If this proceeding were allowed to continue, its chilling effects would have an impact well beyond the parties to this case. There is a real risk that the effects of this proceeding will stifle the speech of the Defendants, and deter other physicians, journalist, scientists, and other members of the public from engaging in public discussion and discourse about potential misinformation on matters of public health in the future. The public has a clear interest in discussion and discourse about matters of public health.
[99] In addition to the importance of the expression and the potential chilling effect on organizations like CNA and media organizations like TNI, the public interest in protecting the expression in issue is supported by the CNA’s history of advocacy in the public interest.
[100] I also note that the Plaintiffs’ decision to sue the CNA Defendants and the TNI Defendants is puzzling given that the information reported and opinions expressed in the CNA Statement and the TNI Article were similar to the information reported and opinions expressed in numerous other articles published across Canada. The decision to sue the TNI Defendants is particularly surprising given that TNI is a small and regional media organization based on Vancouver Island. There appears to be some merit to the TNI Defendants’ submission that the Plaintiffs have deliberately chosen to ignore similar expressions made by media giants and public figures who are better resourced and able to respond to a lawsuit than the TNI Defendants.

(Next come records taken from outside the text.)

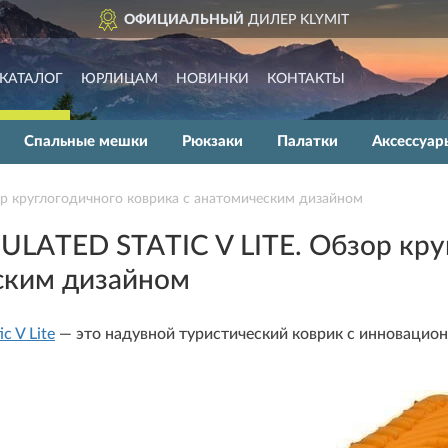
ДОСТАВИМ
ПО ВСЕЙ
КАТАЛОГ
ЮРЛИЦАМ
НОВИНКИ
КОНТАКТЫ
Спальные мешки
Рюкзаки
Палатки
Аксессуар
р круглогодичного коврика с анатомическим дизайном
ULATED STATIC V LITE. Обзор кру
ским дизайном
ic V Lite
— это надувной туристический коврик с инновацио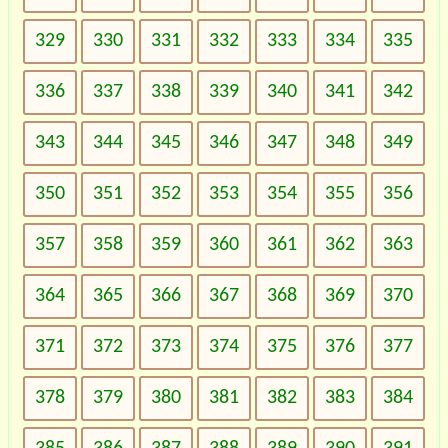
329
330
331
332
333
334
335
336
337
338
339
340
341
342
343
344
345
346
347
348
349
350
351
352
353
354
355
356
357
358
359
360
361
362
363
364
365
366
367
368
369
370
371
372
373
374
375
376
377
378
379
380
381
382
383
384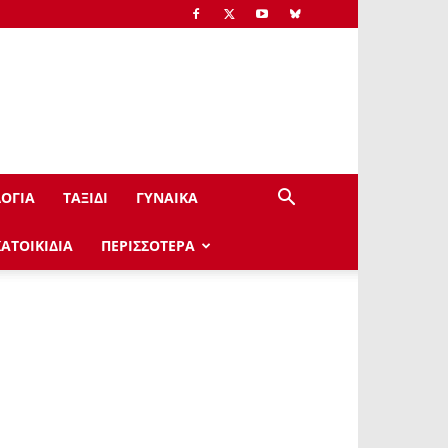
ΟΓΙΑ
ΤΑΞΙΔΙ
ΓΥΝΑΙΚΑ
ΚΑΤΟΙΚΙΔΙΑ
ΠΕΡΙΣΣΟΤΕΡΑ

[101] In light of the foregoing, I conclude that the Plaintiffs have not shown on a balance of probabilities that they likely have suffered or will suffer harm as a result of the CNA Statement and the TNI Article that is sufficiently serious that the public interest in allowing this proceeding to continue outweighs the deleterious effects on expression and public participation and the public interest in protecting that expression.
C. CONCLUSION
[102] The Defendants’ motions are granted and the action is dismissed.
[103] Subsection 137.1(7) of the CJA provides that if a judge dismisses a proceeding under section 137.1, the moving party is entitled to costs on the motion and in the proceeding on a full indemnity basis, unless the judge determines that such an award is not appropriate in the circumstances. Thus, an unsuccessful party can argue that a full-indemnity costs award is not appropriate in the circumstances of a particular case. In addition, an unsuccessful party can make submissions on quantum (e.g. time spent).

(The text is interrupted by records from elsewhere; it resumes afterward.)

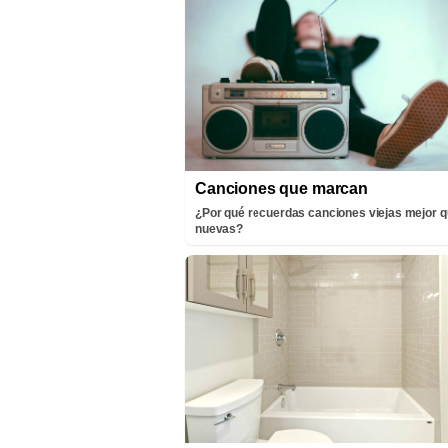
Canciones que marcan
¿Por qué recuerdas canciones viejas mejor q
nuevas?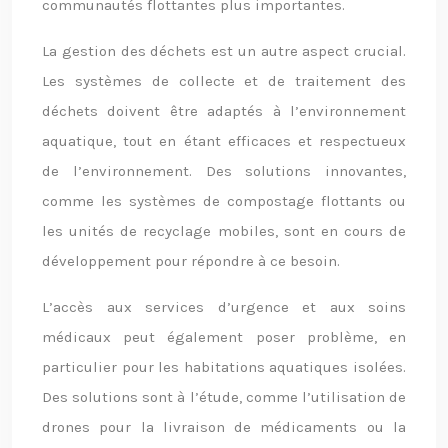
communautés flottantes plus importantes.
La gestion des déchets est un autre aspect crucial.
Les systèmes de collecte et de traitement des
déchets doivent être adaptés à l’environnement
aquatique, tout en étant efficaces et respectueux
de l’environnement. Des solutions innovantes,
comme les systèmes de compostage flottants ou
les unités de recyclage mobiles, sont en cours de
développement pour répondre à ce besoin.
L’accès aux services d’urgence et aux soins
médicaux peut également poser problème, en
particulier pour les habitations aquatiques isolées.
Des solutions sont à l’étude, comme l’utilisation de
drones pour la livraison de médicaments ou la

[104] If costs cannot be agreed upon, the Defendants shall deliver submissions of not more than three pages (double-spaced), excluding the costs outline, by January 9, 2023. The Plaintiffs shall deliver their responding submissions (with the same page limit) by January 23, 2023. The submissions of all parties shall also be sent to my assistant by e-mail and uploaded onto CaseLines.
Vermette J.
Date: December 23, 2022
[^1]: Ms. Choujounian provides an identical explanation in her affidavit. [^2]: In addition to the defence of fair comment, the presence of malice would also defeat the defences of qualified privilege and responsible communication on matters of public interest. [^3]: Ms. Nagle, Ms. Choujounian and Ms. Pitter also make reference in their respective affidavits to investigations by the College of Nurses of Ontario (“CNO”) and to the contents of confidential disclosure packages that they received from the CNO. They each state that through their review of the confidential disclosure packages, they became aware that the CNA Statement “formed part of the basis of some of the complaints made to the CNO concerning me.” The confidential disclosure packages in issue have not been produced, based on alleged irrelevance and subsection 36(3) of the Regulated Health Professions Act, 1991, S.O. 1991, c. 18. As a result, I do not give any weight to this evidence as it is not possible to assess the role, if any, that the CNA Statement played in the CNO’s investigation or decision to commence an investigation.